-------- GIVEN DATA --------
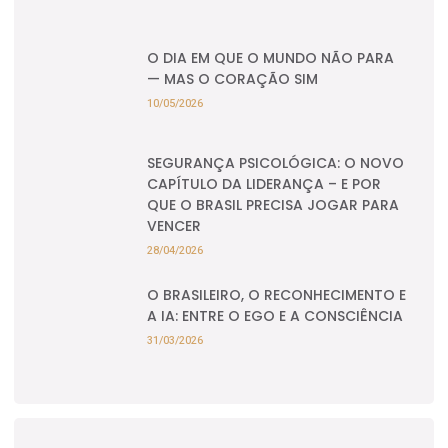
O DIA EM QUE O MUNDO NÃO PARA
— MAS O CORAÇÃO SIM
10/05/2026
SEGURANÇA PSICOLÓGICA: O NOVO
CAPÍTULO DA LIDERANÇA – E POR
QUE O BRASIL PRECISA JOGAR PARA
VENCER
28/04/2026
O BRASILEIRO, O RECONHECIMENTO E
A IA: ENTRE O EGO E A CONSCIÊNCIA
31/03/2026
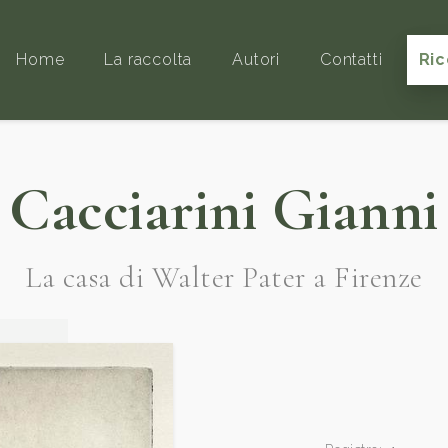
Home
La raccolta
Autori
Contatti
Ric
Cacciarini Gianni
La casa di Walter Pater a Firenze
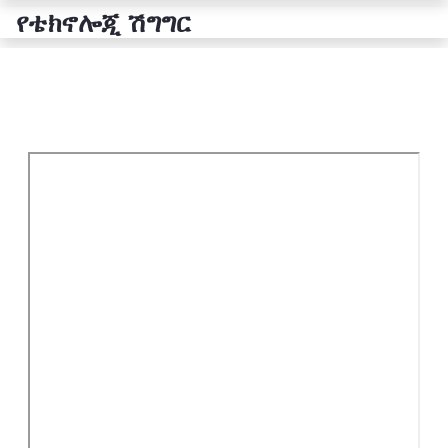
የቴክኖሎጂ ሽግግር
--------
## WHAT NEEDS TO BE DONE
The goal is an exact reprint of the entries, leaving out the pictures.

## EXERCISE RESPONSE
O DIA EM QUE O MUNDO NÃO PARA
— MAS O CORAÇÃO SIM
10/05/2026
SEGURANÇA PSICOLÓGICA: O NOVO
CAPÍTULO DA LIDERANÇA – E POR
QUE O BRASIL PRECISA JOGAR PARA
VENCER
28/04/2026
O BRASILEIRO, O RECONHECIMENTO E
A IA: ENTRE O EGO E A CONSCIÊNCIA
31/03/2026
Home
La raccolta
Autori
Contatti
Ric
Cacciarini Gianni
La casa di Walter Pater a Firenze
የቴክኖሎጂ ሽግግር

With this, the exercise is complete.